Time Warner Cable is receiving cease-and-desist letters for allowing its customers to access television programming through their iPads, according to the online business, tech and finance site Business Insider.

The publication credits an anonymous industry source for the information.

Time Warner Cable's free iPad app, which allows its existing customers to access some of their channels through the iPad within the confines of their homes, launched last Tuesday with 32 channels.

The app was so popular that it became the most downloaded program on iTunes on its launch day, March 15. But the popularity also caused the system to crash, which reduced the channel line-up to 15.

That's the reason Time Warner gave for removing some of the channels. The company says that it plans to restore the missing channels and add more as quickly as possible.

At least one content owner has objected to Time Warner's move.

Scripps Networks Interactive released a statement last week that said that it "has not granted iPad video streaming rights to any distributor and is actively addressing any misunderstandings on this issue."

Trade industry publication Ad Age quotes a Time Warner Cable spokesman saying that the company believes it has the rights to move forward with the application.

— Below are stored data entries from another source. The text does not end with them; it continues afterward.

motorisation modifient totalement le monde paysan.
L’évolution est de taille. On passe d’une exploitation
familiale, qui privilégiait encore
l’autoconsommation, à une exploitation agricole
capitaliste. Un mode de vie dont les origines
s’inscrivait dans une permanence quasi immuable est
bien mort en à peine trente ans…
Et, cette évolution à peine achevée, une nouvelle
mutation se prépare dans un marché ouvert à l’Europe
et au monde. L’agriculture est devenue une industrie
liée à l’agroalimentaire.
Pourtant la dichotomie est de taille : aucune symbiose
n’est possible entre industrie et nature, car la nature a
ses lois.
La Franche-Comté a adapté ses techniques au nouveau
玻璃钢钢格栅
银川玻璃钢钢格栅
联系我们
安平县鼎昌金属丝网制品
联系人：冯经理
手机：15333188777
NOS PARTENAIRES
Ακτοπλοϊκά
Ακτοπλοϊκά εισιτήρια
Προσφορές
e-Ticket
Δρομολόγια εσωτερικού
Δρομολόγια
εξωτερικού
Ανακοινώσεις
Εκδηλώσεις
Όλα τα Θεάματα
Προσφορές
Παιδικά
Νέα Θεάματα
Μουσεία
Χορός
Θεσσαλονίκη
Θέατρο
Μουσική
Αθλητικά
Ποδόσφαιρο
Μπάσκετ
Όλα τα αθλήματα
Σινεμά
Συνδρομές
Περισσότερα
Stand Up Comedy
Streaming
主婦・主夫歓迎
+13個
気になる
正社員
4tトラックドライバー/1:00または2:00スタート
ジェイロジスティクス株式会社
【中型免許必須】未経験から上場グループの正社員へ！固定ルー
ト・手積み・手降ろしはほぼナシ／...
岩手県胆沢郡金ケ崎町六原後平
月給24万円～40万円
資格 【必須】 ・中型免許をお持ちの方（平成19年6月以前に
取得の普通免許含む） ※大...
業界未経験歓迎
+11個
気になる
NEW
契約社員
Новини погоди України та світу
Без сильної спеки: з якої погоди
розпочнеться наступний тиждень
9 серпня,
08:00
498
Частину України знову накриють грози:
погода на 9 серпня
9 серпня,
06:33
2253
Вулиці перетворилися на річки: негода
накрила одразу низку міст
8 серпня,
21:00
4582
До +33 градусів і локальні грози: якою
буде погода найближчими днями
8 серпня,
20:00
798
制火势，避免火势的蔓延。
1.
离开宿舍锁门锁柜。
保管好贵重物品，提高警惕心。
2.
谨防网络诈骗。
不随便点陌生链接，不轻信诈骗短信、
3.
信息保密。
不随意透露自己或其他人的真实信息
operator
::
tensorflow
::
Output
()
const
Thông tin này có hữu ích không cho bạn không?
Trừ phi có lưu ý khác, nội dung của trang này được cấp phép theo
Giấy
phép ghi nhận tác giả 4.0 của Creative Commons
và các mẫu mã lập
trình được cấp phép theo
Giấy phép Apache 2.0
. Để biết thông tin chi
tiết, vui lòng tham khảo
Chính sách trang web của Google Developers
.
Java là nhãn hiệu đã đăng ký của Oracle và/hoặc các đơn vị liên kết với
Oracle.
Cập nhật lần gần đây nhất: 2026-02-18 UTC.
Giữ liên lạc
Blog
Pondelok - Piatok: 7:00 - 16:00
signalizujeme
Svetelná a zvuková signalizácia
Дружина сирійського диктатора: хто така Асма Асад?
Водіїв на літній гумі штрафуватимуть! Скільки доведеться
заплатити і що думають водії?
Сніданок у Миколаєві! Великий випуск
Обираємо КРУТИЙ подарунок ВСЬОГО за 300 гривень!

Channel line-ups are negotiated between networks, content owners and cable companies, so it appears to be a disagreement between the two sides as to what existing contracts allow.

As CNET notes, Comcast offers its customers the free Xfinity TV iPad app, and other companies offer similar programs.

And Sling Media offers an app that allows access to programming from anywhere on iPads.

Perhaps the problem is that the programmers have their own iPad plans, and "surprises" from their cable partners might impact their own offerings on tablets.

Scripps, for example, already offers "Home and Garden TV to Go" as a downloadable app on iTunes.

It's the kind of media industry rights dispute worth keeping tabs on since the lines that distinguish "streaming" on computers versus access through television seem destined to become ever fuzzier as cloud computing grows in popularity.